June 1, 2025
The Bloom Central flower delivery of the month for June in Upper is the Fuchsia Phalaenopsis Orchid
The Fuchsia Phalaenopsis Orchid floral arrangement from Bloom Central is a stunning addition to any home decor. This beautiful orchid arrangement features vibrant violet blooms that are sure to catch the eye of anyone who enters the room.
This stunning double phalaenopsis orchid displays vibrant violet blooms along each stem with gorgeous green tropical foliage at the base. The lively color adds a pop of boldness and liveliness, making it perfect for brightening up a living room or adding some flair to an entryway.

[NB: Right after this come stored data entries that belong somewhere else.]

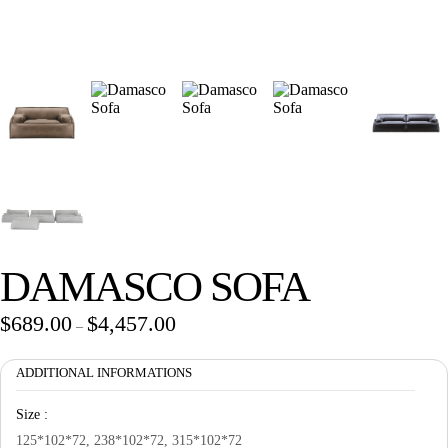
Wan Tong International Plaza - Office 2314
Monday - Friday 10am - 7pm
DAMASCO SOFA
$
689.00
$
4,457.00
Price
–
range:
ADDITIONAL INFORMATIONS
$689.00
through
Size :
$4,457.00
125*102*72, 238*102*72, 315*102*72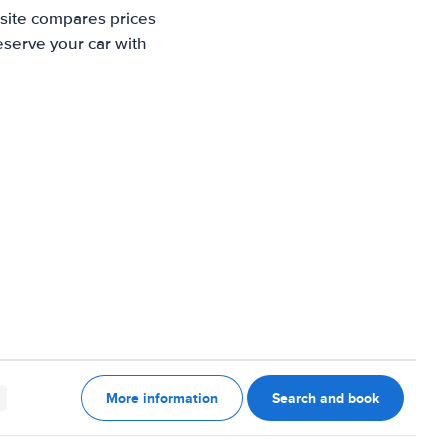
 site compares prices
eserve your car with
More information
Search and book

One of the best things about this floral arrangement is its longevity. Unlike other flowers that wither away after just a few days, these phalaenopsis orchids can last for many seasons if properly cared for.
Not only are these flowers long-lasting, but they also require minimal maintenance. With just a little bit of water every week and proper lighting conditions your Fuchsia Phalaenopsis Orchids will thrive and continue to bloom beautifully.
Another great feature is that this arrangement comes in an attractive, modern square wooden planter. This planter adds an extra element of style and charm to the overall look.
Whether you're looking for something to add life to your kitchen counter or wanting to surprise someone special with a unique gift, this Fuchsia Phalaenopsis Orchid floral arrangement from Bloom Central is sure not disappoint. The simplicity combined with its striking color makes it stand out among other flower arrangements.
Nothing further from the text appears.